Syahrial menjelaskan, Kota Bima sangat membutuhkan fasilitas ini karena selama ini pemecahan masalah sampah. Terutama di wilayah yang belum menerapkan konsep reduce, reuse, dan recycle.
Akibatnya, sistem pengelolaan sampah masih bertumpu sepenuhnya pada Tempat Pembuangan Akhir (TPA).
Sedangkan, Syahrial mengatakan, Kota Bima harus segera mengubah sistem pembuangan sampahnya karena aturan ketat dari pemerintah pusat
Kondisi tersebut membuat sebagian besar volume sampah harian langsung menumpuk di lokasi pembuangan tanpa ada proses pemilahan terlebih dahulu.

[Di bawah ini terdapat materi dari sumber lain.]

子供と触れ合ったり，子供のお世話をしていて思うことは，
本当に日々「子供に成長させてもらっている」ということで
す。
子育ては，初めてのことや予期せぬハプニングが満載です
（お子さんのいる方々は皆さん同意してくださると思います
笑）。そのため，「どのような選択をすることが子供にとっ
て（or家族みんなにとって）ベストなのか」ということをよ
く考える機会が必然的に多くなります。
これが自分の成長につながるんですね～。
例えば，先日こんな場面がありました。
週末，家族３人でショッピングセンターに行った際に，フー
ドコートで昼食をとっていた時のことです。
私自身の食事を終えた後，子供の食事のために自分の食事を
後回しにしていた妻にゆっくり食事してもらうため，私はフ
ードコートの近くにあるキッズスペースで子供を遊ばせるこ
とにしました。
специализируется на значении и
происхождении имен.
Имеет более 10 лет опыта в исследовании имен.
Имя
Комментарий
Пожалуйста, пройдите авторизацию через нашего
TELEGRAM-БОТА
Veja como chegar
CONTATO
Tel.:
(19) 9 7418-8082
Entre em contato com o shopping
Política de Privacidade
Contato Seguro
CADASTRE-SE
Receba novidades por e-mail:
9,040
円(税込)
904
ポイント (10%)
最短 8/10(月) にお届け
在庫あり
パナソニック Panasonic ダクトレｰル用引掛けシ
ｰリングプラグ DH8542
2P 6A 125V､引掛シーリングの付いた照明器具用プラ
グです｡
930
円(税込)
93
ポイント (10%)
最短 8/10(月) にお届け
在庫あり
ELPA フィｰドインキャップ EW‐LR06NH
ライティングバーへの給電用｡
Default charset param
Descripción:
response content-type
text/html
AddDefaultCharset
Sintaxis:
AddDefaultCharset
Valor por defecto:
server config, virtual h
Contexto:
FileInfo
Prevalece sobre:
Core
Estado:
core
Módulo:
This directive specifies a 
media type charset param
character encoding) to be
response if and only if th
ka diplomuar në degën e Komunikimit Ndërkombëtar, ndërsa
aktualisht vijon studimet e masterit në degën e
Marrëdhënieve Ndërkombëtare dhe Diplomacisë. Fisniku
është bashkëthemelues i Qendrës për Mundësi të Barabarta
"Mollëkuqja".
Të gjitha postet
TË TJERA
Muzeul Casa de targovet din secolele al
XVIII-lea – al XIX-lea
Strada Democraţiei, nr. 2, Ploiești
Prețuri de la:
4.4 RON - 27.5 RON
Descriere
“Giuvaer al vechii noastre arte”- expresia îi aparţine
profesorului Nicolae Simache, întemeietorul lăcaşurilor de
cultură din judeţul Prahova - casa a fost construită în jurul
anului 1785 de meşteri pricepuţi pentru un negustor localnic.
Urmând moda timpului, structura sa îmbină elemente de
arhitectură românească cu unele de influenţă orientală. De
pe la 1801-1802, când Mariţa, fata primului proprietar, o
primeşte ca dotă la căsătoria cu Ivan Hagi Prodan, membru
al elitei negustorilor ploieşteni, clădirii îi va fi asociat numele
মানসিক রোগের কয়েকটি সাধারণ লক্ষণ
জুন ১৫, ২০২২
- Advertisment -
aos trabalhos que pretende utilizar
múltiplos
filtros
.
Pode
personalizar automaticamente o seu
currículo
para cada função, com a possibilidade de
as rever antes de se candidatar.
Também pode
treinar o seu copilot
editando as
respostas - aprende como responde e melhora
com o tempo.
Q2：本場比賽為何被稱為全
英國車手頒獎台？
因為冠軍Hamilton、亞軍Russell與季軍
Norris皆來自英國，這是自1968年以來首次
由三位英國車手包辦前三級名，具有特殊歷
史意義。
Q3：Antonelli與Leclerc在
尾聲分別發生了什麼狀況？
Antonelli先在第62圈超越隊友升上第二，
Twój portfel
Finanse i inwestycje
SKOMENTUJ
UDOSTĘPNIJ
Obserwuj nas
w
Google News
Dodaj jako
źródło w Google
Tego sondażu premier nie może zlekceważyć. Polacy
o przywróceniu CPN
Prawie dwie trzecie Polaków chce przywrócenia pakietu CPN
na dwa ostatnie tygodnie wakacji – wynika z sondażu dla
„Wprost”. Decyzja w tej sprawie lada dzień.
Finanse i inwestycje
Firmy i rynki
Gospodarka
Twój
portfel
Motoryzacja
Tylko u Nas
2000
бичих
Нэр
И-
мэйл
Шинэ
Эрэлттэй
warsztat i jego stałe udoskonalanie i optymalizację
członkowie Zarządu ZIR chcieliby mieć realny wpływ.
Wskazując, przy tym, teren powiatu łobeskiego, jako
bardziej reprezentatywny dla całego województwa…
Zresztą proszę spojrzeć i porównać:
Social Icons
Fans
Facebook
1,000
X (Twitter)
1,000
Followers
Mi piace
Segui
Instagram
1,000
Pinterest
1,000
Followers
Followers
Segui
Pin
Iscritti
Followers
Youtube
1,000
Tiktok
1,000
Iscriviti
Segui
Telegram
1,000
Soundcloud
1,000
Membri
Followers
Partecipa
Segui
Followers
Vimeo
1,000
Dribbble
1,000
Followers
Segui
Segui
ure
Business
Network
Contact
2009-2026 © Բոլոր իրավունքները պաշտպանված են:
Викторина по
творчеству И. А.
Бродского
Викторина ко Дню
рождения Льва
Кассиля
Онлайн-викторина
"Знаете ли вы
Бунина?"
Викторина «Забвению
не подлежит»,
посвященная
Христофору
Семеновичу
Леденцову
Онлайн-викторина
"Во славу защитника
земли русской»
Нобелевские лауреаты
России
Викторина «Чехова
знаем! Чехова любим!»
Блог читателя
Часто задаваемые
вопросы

“Kami hanya punya TPA, ndak punya TPS3R. Tapi tahun ini, kami ada bangun satu unit TPS3R di Pasar Amahami,” kata Syahrial menambahkan.
DLH Kota Bima menargetkan pembangunan fasilitas ini selesai tepat waktu pada tahun 2026 agar masyarakat dan petugas lapangan bisa segera memanfaatkannya.
Lebih jauh, Syahrial memproyeksikan TPS3R Amahami sebagai batu loncatan awal sebelum menghadirkan infrastruktur pengolahan sampah yang jauh lebih besar di masa depan.
Pihaknya mengaku sudah mulai merancang program lanjutan untuk tahun anggaran berikutnya dengan menggandeng pemerintah pusat.
“Akan selesai di 2026 (pembangunan TPS3R). Nah, sedangkan untuk 2027 kami sedang upayakan menghadirkan TPST dari Kementerian PU,” ungkapnya.
Syahrial berharap, melalui pembangunan TPS3R ini, proses pemilahan dan daur ulang akan selesai di tingkat kawasan sebelum menyentuh TPA. (*)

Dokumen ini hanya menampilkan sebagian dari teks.